South Korea's authoritarian past is withering away

Despite democratization, Seungsook Moon claims the effects of South Korea's painful transformation after World War II are still being felt today

By Bradley Winterton  /  CONTRIBUTING REPORTER

During the 1970s, for instance, long hair for men and short skirts for women were forbidden, and police went around with scissors and tape-measures, cutting the offending men's hair in public as a lesson to others. Middle-managers in the Hyundai factories were subjected to kicks to the knee by their superiors for perceived faults. Dissidents were subjected, in this author's words, to "extremely violent punishment" by intelligence agencies prior to 1987 (as significant a year for South Korea as it was for Taiwan). And author Hwang Sok-yong was sentenced to solitary confinement for five years for attending a conference in the North as recently as 1993.
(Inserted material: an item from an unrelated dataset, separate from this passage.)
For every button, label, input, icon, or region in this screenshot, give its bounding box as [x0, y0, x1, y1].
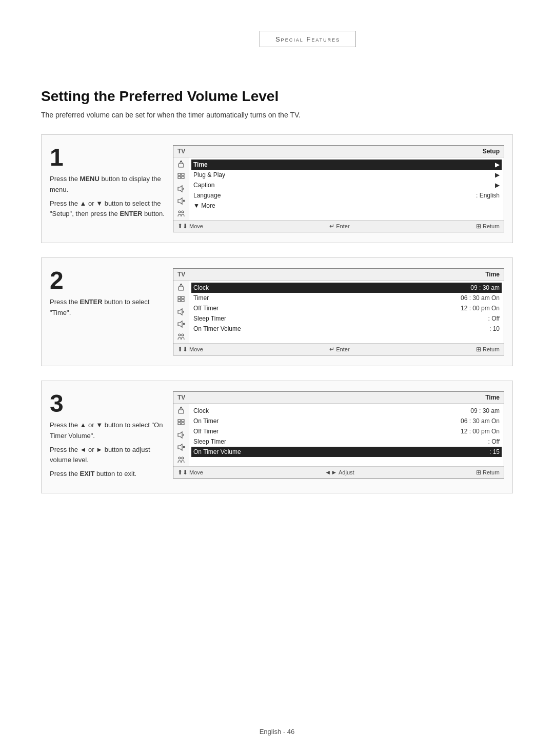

Even so, the country has in the last decade experienced many of the developments seen in Taiwan. During that time South Korea, according to Seungsook Moon, has witnessed a decline in the kind of confrontational, anti-capitalist agitation provoked by former hard-line policies, and the growth of such things as legal organizations pursuing improvement in the quality of everyday life, and the education of the public in such things as rights for workers, women, rural farmers, migrant laborers and sexual minorities, and the pursuit of peace (and eventual reunification) on the peninsular, together with environmental protection and opposition to nuclear weapons.

It is probably taken for granted by most observers that one day North Korea will collapse and the Korean peninsula will be reunited, if only because the model of Germany is inevitably in everyone's mind. Things may not be that simple, however. China is not showing the signs of weakness that the Soviet Union did in the late 1980s, though it appears to be pioneering the resolution of the issue of North Korea's nuclear weapons, something that makes the North a potentially more belligerent hornet to deal with than East Germany ever was.

This book, however, does not concern itself primarily with such issues. Its interest is historical and sociological. It wants to demonstrate that there are more ways than one in which modernization can take place and gender consciousness be manipulated -- in South Korea's case as part of a military state that could on occasion massacre its citizens in a way that in Taiwan, whatever other abuses existed, didn't happen after February 1947.